So far, I'd have to say this is my personal favourite:
Now, at some stage or another, I'm sure most of us have been guilty of using some words wrongly. Sometimes it could simply be a case of you've never seen it written down and are going completely by ear.
Sometimes with adults it can be a little harder. But generally, intelligent adults will look it up, feel embarrassed and make a point of not misusing that word in future. "To be pacific, if it's any constellation to you..."
Why is it so different in spiritual circles?
There are a number of Hindi words that are commonly misused and I know there is no way to change it - that horse has well and truly bolted. But when I have found myself educated on what the word (and underlying concept) really means, I have made a point of not misusing that word (or concept) any further. Isn't that the right thing to do? I don't see the sense in continuing to use it to mean something different "Just because everyone understands what I mean."
Karma. Most commonly used to mean do bad things and bad things will happen to you. Sometimes used to mean much the same thing but do bad things in this life and your next life will be crappy. It turns out that both are somewhat incorrect.
A chap in several groups I frequent was raised Hindi, this is a bugbear of his. He tirelessly explains (over and over) that it's not that at all. Karma is tied to Samsara which is a purely Hindi concept. If you're not Hindu, you don't have Samsara and therefore no Karma. To break it down even further, it may be your Karma to be a shit in this life, there are lessons for your soul to learn by being a shit. You might think (as many do) that by not being a shit and doing good things you are earning good karma but this is not the case. You'd be going against your karma and therefore it would in fact be bad karma.
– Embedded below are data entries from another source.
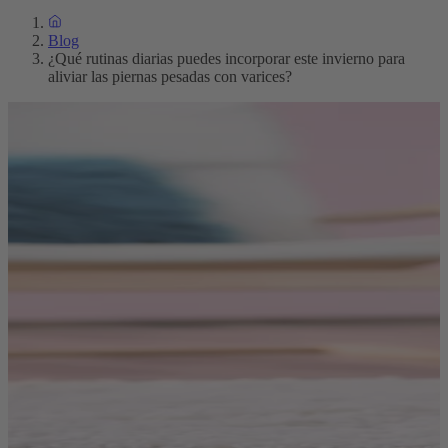
Blog
¿Qué rutinas diarias puedes incorporar este invierno para
aliviar las piernas pesadas con varices?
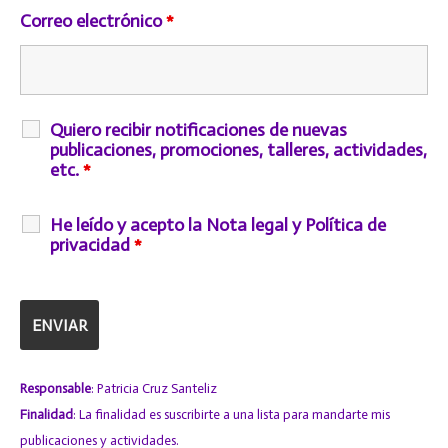
Correo electrónico
*
Quiero recibir notificaciones de nuevas
publicaciones, promociones, talleres, actividades,
etc.
*
He leído y acepto la Nota legal y Política de
privacidad
*
Responsable
: Patricia Cruz Santeliz
Finalidad
: La finalidad es suscribirte a una lista para mandarte mis
publicaciones y actividades.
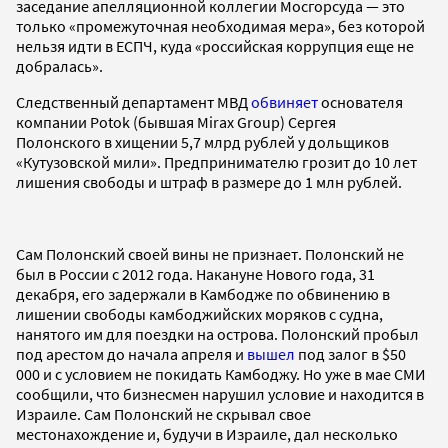
заседание апелляционной коллегии Мосгорсуда — это
только «промежуточная необходимая мера», без которой
нельзя идти в ЕСПЧ, куда «российская коррупция еще не
добралась».
Следственный департамент МВД
обвиняет
основателя
компании Potok (бывшая Mirax Group) Сергея
Полонского в хищении 5,7 млрд рублей у дольщиков
«Кутузовской мили». Предпринимателю грозит до 10 лет
лишения свободы и штраф в размере до 1 млн рублей.
Сам Полонский своей вины не признает. Полонский не
был в России с 2012 года. Накануне Нового года, 31
декабря, его задержали в Камбодже по обвинению в
лишении свободы камбоджийских моряков с судна,
нанятого им для поездки на острова. Полонский пробыл
под арестом до начала апреля и
вышел
под залог в $50
000 и с условием не покидать Камбоджу. Но уже в мае СМИ
сообщили, что бизнесмен нарушил условие и находится в
Израиле. Сам Полонский не скрывал свое
местонахождение и, будучи в Израиле, дал несколько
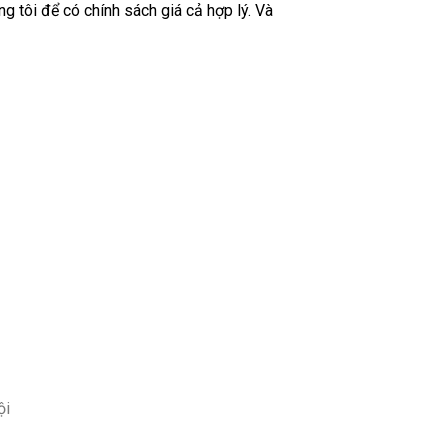
g tôi để có chính sách giá cả hợp lý. Và
ội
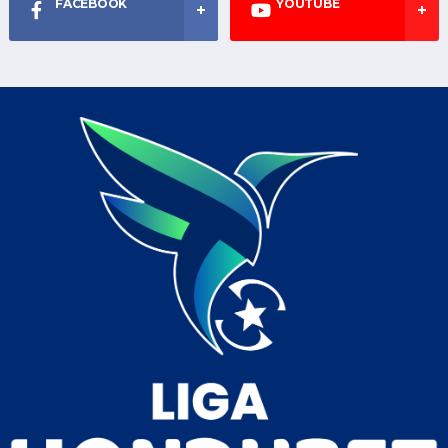
FACEBOOK
YOUTUBE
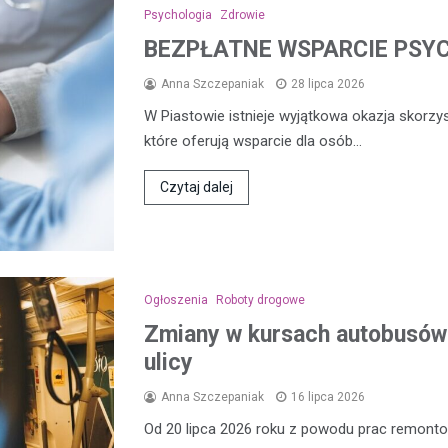
Psychologia
Zdrowie
BEZPŁATNE WSPARCIE PSY
Anna Szczepaniak
28 lipca 2026
W Piastowie istnieje wyjątkowa okazja skorzy
które oferują wsparcie dla osób…
Czytaj dalej
Ogłoszenia
Roboty drogowe
Zmiany w kursach autobusów 
ulicy
Anna Szczepaniak
16 lipca 2026
Od 20 lipca 2026 roku z powodu prac remon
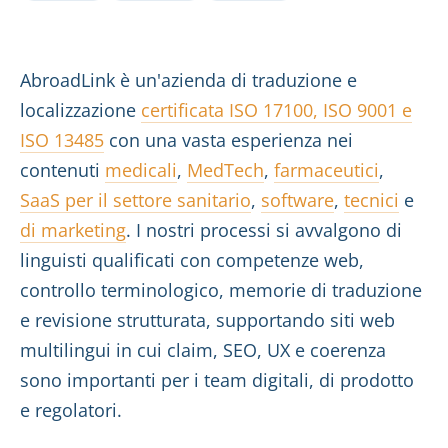
AbroadLink è un'azienda di traduzione e
localizzazione
certificata ISO 17100, ISO 9001 e
ISO 13485
con una vasta esperienza nei
contenuti
medicali
,
MedTech
,
farmaceutici
,
SaaS per il settore sanitario
,
software
,
tecnici
e
di marketing
. I nostri processi si avvalgono di
linguisti qualificati con competenze web,
controllo terminologico, memorie di traduzione
e revisione strutturata, supportando siti web
multilingui in cui claim, SEO, UX e coerenza
sono importanti per i team digitali, di prodotto
e regolatori.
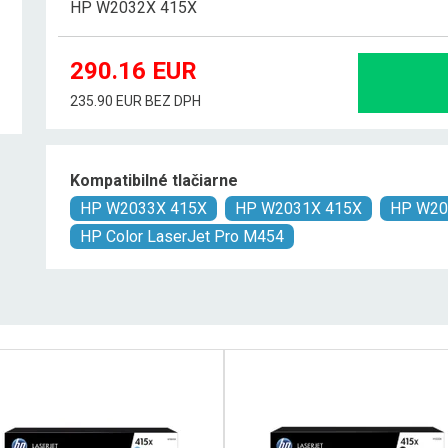
HP W2032X 415X
290.16
EUR
235.90 EUR BEZ DPH
Kompatibilné tlačiarne
HP W2033X 415X
HP W2031X 415X
HP W20
HP Color LaserJet Pro M454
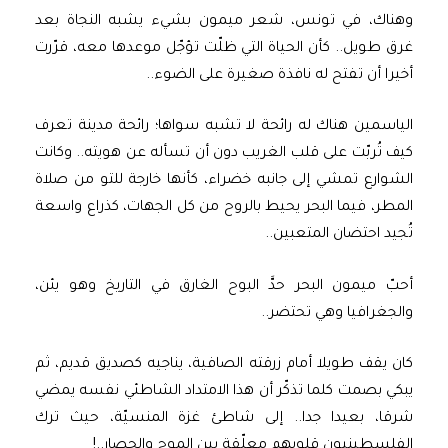
وهناك، في تونس، شعر ميمون بشيء يشبه النجاة بعد
غرق طويل.. كأن الحياة التي ظلّت تؤجّل موعدها معه، قرّرت
أخيرا أن تفتح له نافذة صغيرة على الضوء..
الياسمين هناك له رائحة لا تشبه سواها؛ رائحة مدينة تعرف
كيف تُربّت على قلب الغريب دون أن تسأله عن هويته.. وكانت
الشوارع تمشي إلى جانبه خضراء، كأنها خارجة للتو من صلاة
المطر، فيما البحر يحيط بالروح من كل الجهات، كذراع واسعة
تُجيد احتضان المتعبين..
أحبّ ميمون البحر حدَّ البوح الغارق في التاريخ وهو يئن،
والجغرافيا وهي تحتضر..
كان يقف طويلا أمام زرقته الصافية، يناجيه كصديق قديم، ثم
يبكي بصمت كلما تذكّر أن هذا الامتداد الشاطئي نفسه يمضي
شرقا، بعيدا جدا.. إلى شاطئ غزة المنسيّة، حيث ترك
الفلسطينيون قلوبهم معلّقة بين الموج والحصار..!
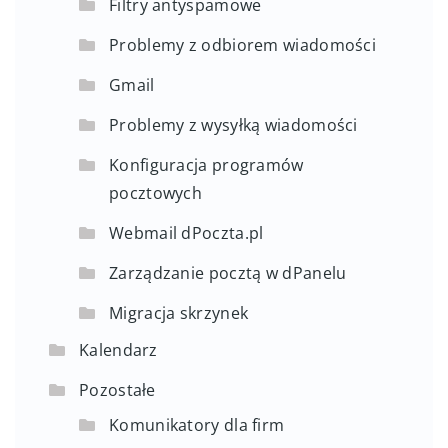
Filtry antyspamowe
Problemy z odbiorem wiadomości
Gmail
Problemy z wysyłką wiadomości
Konfiguracja programów
pocztowych
Webmail dPoczta.pl
Zarządzanie pocztą w dPanelu
Migracja skrzynek
Kalendarz
Pozostałe
Komunikatory dla firm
I really wish I'd saved one of his patient and polite rants to share it verbatim here.
Devas is another misunderstood term. Deva means 'deity' - the feminine is Devi which means Goddess. (And a source of amusement for me when my Indian friends couldn't pronounce the 'b' in Debbie and ended up calling me Devi). This is the root from which Divine, Deity and similar meaning words in many European languages has come from.
In the Vedas and the Upanishads, there are 33 Devas mentioned. Some are personifications (or deified personifications) of forces of nature and some are (deified) personifications of moral values. The Vasus are the forces of nature - they are or represent; Earth, Hot Fire, Wind, Space, Eternal, Moon, Sky and Stars.
Somehow in modern usage, deva has come to mean the spirits of the land and plants around you. I've read of this in books and heard it said (although not that commonly).
Again though, when the error is pointed out the response is "it's a widely used term known to mean this".
At what point does this sort of thing become okay? If you know a word is incorrect, why would you continue to use it? Am I a prat for pointing it out or are you the prat for knowingly misusing a word?